Ten minutes later, Dex got up to leave. “It’s not been the same without you, buddy. You let me know anything you need.”

“Sure, thanks. I appreciate you and Fiona coming to see me in rehab.”

“You’re looking good.”

“Maybe better than right after I was run over by a train, but I doubt that I qualify forgood.”

Liv peeked into the office, her brown-slicked hair and cat eyeglasses sending enough of a message without saying anything.

“Okay, okay.” Dex ambled out as she entered.

Phoenix looked up at his administrative assistant. “I don’t have an appointment, do I?” Suddenly, he realized how tired he felt.

“You are on half days until further notice. Dr.

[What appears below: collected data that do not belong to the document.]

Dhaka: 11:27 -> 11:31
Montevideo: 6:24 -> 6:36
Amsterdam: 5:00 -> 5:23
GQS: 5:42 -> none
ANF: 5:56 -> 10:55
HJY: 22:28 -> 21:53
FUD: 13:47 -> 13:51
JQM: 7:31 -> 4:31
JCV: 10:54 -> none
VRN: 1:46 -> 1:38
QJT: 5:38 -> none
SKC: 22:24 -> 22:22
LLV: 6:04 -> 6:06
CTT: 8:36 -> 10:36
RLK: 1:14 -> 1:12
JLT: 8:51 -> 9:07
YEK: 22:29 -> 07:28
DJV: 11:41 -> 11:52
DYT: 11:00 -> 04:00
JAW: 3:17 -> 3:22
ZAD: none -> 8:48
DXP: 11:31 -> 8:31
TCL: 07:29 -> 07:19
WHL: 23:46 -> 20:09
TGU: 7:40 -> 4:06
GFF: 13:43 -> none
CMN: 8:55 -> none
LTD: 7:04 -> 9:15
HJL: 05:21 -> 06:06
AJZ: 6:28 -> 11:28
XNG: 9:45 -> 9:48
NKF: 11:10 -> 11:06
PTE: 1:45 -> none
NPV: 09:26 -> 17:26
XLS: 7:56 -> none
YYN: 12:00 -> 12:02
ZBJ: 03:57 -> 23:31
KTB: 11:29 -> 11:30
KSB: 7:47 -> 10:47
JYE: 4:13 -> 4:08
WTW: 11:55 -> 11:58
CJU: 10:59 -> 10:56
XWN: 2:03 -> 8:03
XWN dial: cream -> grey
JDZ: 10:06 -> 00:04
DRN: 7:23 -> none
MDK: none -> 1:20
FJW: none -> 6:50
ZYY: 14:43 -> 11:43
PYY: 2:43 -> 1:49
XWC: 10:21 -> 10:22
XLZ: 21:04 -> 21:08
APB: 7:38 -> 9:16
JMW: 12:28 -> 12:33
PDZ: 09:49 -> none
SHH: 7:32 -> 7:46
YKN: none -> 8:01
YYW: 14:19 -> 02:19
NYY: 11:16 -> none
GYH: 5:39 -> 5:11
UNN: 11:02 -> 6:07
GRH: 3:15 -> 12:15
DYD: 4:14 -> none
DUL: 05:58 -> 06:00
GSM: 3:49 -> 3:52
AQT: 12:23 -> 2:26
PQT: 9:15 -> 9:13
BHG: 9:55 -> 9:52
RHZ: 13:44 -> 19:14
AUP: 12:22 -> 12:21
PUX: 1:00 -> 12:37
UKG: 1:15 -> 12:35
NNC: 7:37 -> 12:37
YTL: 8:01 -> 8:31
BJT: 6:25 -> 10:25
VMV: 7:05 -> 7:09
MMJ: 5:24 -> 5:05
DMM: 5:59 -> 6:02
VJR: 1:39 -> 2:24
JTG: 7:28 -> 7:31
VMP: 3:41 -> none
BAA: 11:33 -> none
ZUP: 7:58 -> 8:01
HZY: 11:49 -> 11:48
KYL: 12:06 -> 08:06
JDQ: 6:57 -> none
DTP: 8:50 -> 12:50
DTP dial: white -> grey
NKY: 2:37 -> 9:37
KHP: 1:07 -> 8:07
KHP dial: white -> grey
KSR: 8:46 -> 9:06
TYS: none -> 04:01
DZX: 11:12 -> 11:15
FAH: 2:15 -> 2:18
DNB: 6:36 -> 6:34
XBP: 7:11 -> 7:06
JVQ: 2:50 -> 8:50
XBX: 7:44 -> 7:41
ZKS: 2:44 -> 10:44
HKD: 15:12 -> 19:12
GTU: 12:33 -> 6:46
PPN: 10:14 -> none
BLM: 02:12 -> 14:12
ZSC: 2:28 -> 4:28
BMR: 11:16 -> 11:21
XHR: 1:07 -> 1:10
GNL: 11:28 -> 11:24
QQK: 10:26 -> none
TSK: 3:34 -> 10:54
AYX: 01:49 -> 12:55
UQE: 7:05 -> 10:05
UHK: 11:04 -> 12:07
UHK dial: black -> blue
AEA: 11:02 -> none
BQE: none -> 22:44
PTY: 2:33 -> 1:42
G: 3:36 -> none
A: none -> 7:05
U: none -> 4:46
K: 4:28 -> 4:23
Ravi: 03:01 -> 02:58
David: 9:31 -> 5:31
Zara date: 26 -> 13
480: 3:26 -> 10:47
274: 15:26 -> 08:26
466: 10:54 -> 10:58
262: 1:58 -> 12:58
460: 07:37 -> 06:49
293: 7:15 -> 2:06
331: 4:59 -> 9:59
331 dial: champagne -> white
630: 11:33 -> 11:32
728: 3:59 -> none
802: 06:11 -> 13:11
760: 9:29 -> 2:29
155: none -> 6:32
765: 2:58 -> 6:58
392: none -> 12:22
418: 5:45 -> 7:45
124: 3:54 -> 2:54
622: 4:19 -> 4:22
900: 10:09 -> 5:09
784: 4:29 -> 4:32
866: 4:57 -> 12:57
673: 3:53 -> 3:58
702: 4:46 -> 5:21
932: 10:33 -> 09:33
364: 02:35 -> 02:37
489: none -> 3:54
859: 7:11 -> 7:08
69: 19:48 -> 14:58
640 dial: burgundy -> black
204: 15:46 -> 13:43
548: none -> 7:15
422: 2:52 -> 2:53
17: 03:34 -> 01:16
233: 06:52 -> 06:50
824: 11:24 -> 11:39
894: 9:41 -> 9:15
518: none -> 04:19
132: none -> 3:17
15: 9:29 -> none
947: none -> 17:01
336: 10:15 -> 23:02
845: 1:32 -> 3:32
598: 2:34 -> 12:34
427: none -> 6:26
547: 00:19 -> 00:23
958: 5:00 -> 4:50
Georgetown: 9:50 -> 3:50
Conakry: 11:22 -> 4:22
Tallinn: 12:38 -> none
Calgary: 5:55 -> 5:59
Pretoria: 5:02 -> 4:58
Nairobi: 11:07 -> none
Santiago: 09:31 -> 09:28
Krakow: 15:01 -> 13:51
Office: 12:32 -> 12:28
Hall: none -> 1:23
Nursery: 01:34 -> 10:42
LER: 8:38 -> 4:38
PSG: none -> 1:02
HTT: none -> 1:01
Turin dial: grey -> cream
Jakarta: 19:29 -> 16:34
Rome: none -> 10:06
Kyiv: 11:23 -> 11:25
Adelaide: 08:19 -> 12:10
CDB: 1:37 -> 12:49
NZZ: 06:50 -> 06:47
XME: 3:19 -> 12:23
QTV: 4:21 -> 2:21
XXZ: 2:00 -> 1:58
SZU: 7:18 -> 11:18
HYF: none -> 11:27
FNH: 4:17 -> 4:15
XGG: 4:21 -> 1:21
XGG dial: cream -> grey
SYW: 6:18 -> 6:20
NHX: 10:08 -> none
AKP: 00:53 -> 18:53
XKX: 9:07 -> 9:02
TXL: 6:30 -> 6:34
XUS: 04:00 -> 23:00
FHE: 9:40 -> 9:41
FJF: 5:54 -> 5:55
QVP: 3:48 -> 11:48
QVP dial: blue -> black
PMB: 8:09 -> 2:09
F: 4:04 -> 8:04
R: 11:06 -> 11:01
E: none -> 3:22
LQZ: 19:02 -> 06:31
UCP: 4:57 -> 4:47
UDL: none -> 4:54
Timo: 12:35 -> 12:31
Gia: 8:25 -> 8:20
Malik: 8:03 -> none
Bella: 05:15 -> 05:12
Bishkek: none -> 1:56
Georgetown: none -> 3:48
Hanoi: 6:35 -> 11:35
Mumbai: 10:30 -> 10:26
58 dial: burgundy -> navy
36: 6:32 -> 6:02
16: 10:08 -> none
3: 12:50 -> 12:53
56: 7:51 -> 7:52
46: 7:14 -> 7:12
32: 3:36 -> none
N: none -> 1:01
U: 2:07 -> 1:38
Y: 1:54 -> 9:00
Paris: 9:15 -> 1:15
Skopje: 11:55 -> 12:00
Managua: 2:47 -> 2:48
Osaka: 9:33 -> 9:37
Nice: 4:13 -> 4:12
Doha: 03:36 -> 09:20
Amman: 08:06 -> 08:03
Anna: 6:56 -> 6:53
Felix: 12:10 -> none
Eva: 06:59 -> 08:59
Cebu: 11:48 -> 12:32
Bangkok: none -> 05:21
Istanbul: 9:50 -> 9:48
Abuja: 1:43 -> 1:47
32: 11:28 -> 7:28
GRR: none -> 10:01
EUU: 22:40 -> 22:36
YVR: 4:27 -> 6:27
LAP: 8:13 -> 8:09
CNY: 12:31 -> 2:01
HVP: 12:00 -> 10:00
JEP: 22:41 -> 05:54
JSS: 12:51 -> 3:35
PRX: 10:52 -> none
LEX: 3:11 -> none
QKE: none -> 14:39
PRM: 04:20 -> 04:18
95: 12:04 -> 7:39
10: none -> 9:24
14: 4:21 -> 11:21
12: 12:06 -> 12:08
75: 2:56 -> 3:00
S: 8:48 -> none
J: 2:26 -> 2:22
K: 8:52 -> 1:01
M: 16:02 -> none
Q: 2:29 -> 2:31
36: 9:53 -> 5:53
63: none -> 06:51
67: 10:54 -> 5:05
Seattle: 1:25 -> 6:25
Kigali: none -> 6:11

Liv’s orders,” she said, picking up his uneaten sandwich and placing it into an oil-spotted paper bag already heavy with other contents. “I’m taking you home.”

“You don’t have to do that,” he said.

She walked out with him, matching her pace to his, carrying her rigid, structured purse in one hand and his bagged lunch in the other.

At the street, she put up a hand for a cab and one pulled over within minutes as if no one dare ignore the efficiency she embodied. He caned down the curb to the door she opened for him, grateful to sink onto the seat. She shut his door and then, surprising him, slid in on the other side, behind the driver.

“East Eighty-Fifth at York,” she told the bearded man, pulling the door shut behind her.

“You don’t have to come with me,” Phoenix said, resting his cane against the side of the door.

“When else am I going to get an excuse to sneak out of work early?”

“You must have an ogre of a boss.”

“Yup. The worst.”

“You probably won’t even get Thanksgiving off.”

“Never,” she agreed, lips stretching across her tiny face.

He turned forward, facing right into the cabbie’s ID picture. The swarthy fellow overflowing with facial hair didn’t have the doughy bulbous nose or bushy eyebrows of the homeless man. But there was no telling that to the images suddenly racing through his mind. He shut his eyes to stop picturing the bearded guy with crazed eyes leaping for the tracks.